Unicomer pledged US$3 million for medical aid in the areas where it had workers and sent beds to Jamaica and other countries where there were shortages. In the midst of it all, there were two terrible hurricanes in Honduras and Nicaragua where other staff had to be taken care of.

“You can make money and talk about all the revenue in these 27 territories, but as CEO, the most satisfying thing is being able to help your staff and the community,” Mario says. “I find it very fulfilling.” But he was focusing on the welfare of his staff long before the coronavirus.
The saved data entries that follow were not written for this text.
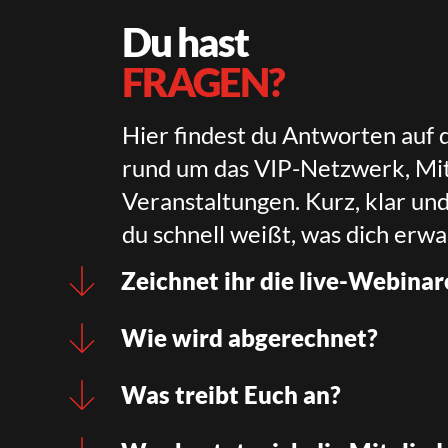
Du hast
FRAGEN?
Hier findest du Antworten auf 
rund um das VIP-Netzwerk, Mit
Veranstaltungen. Kurz, klar un
du schnell weißt, was dich erwa
Zeichnet ihr die live-Webinar
Wie wird abgerechnet?
Was treibt Euch an?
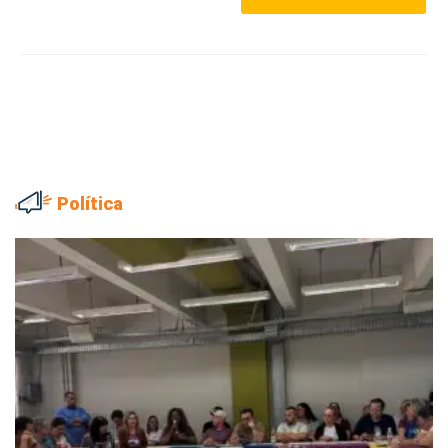
Política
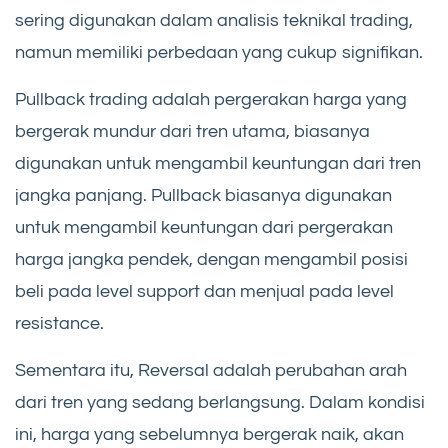
sering digunakan dalam analisis teknikal trading,
namun memiliki perbedaan yang cukup signifikan.
Pullback trading adalah pergerakan harga yang
bergerak mundur dari tren utama, biasanya
digunakan untuk mengambil keuntungan dari tren
jangka panjang. Pullback biasanya digunakan
untuk mengambil keuntungan dari pergerakan
harga jangka pendek, dengan mengambil posisi
beli pada level support dan menjual pada level
resistance.
Sementara itu, Reversal adalah perubahan arah
dari tren yang sedang berlangsung. Dalam kondisi
ini, harga yang sebelumnya bergerak naik, akan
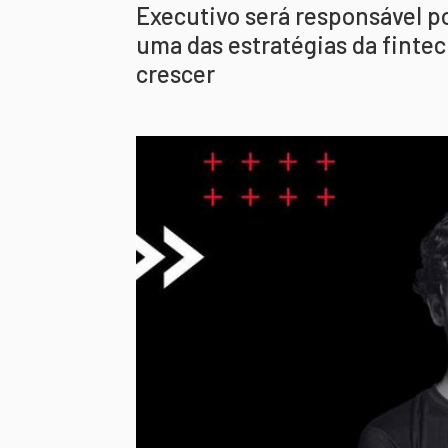
Executivo será responsável p
uma das estratégias da fintec
crescer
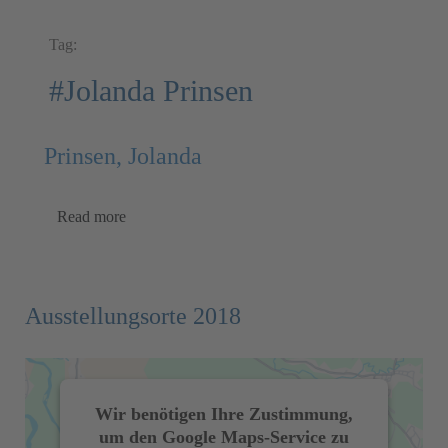
Tag:
#Jolanda Prinsen
Prinsen, Jolanda
Read more
Ausstellungsorte 2018
Wir benötigen Ihre Zustimmung,
um den Google Maps-Service zu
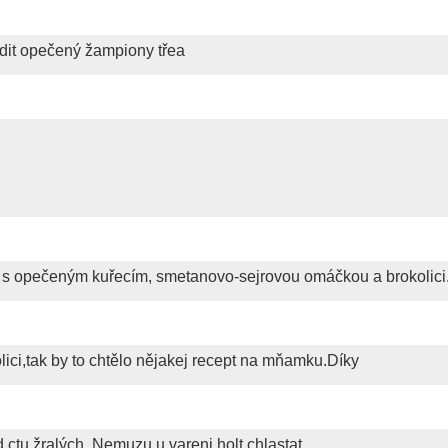
odit opečený žampiony třea
y s opečeným kuřecím, smetanovo-sejrovou omáčkou a brokolici
ici,tak by to chtělo nějakej recept na mňamku.Díky
 ctu žralých. Nemuzu u vareni holt chlastat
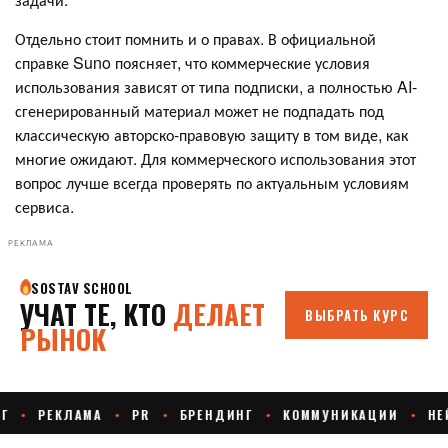
Отдельно стоит помнить и о правах. В официальной
справке Suno поясняет, что коммерческие условия
использования зависят от типа подписки, а полностью AI-
сгенерированный материал может не подпадать под
классическую авторско-правовую защиту в том виде, как
многие ожидают. Для коммерческого использования этот
вопрос лучше всегда проверять по актуальным условиям
сервиса.
РЕКЛАМА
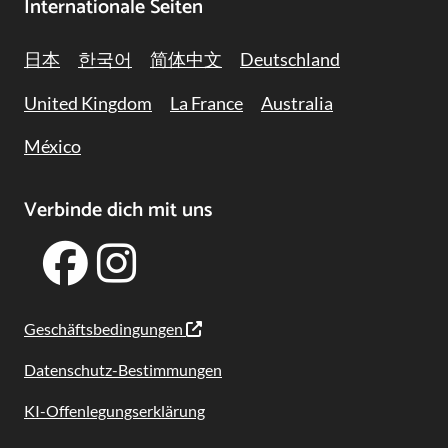
Internationale Seiten
日本
한국어
简体中文
Deutschland
United Kingdom
La France
Australia
México
Verbinde dich mit uns
Geschäftsbedingungen
Datenschutz-Bestimmungen
KI-Offenlegungserklärung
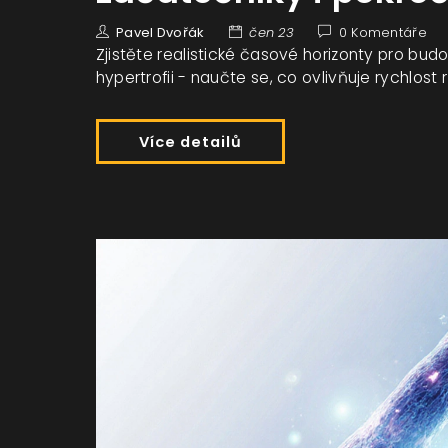
Pavel Dvořák
čen 23
0 Komentáře
Zjistěte realistické časové horizonty pro bu
hypertrofii - naučte se, co ovlivňuje rychlost 
Více detailů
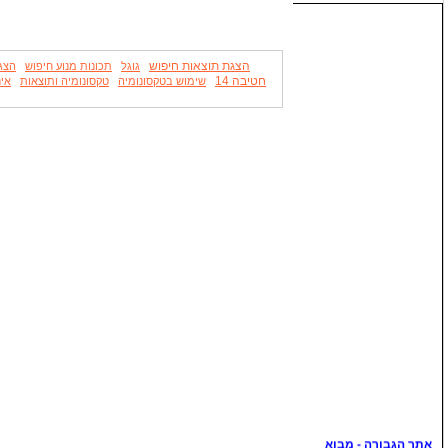
הצגת תוצאות חיפוש
גוגל
תכונות מנוע חיפוש
הצג
חטיבה 14
שימוש בטקסונומיה
טקסונומיה ותוצאות
אינ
“From day one, we set apart a percentage of our profits for social programs; mainly education, sports and the environment. Our suppliers and vendors joined too,” he shares.

As CEO, the most satisfying thing is being able to help your staff and the community.

“One of them is Giving Tuesday where we give some of our products to poor communities. Another happens every March when we organize a week of volunteer work, painting schools, hospitals and shelter homes for those in need.”

Two years ago, Mario engaged Ernst & Young to provide a confidential and independent service that any staff member can call if they have a complaint or suggestion because he recognized that demotivated workers would lead to reduced productivity. Why put in the effort if your company doesn’t value what you do or encourage openness and honesty?

“Hard work and honesty are two things I got from my grandfather, and they are what I value more than anything in business,” Mario explains.

“I tell my children every time, ‘The best inheritance I can give you is to learn from me that you should never be dishonest.’ It’s also how people succeed and climb the ladder here. Hard work, yes, but honest work.” It worked for Grandpa Don Jose J Siman, and it’s certainly working for Unicomer.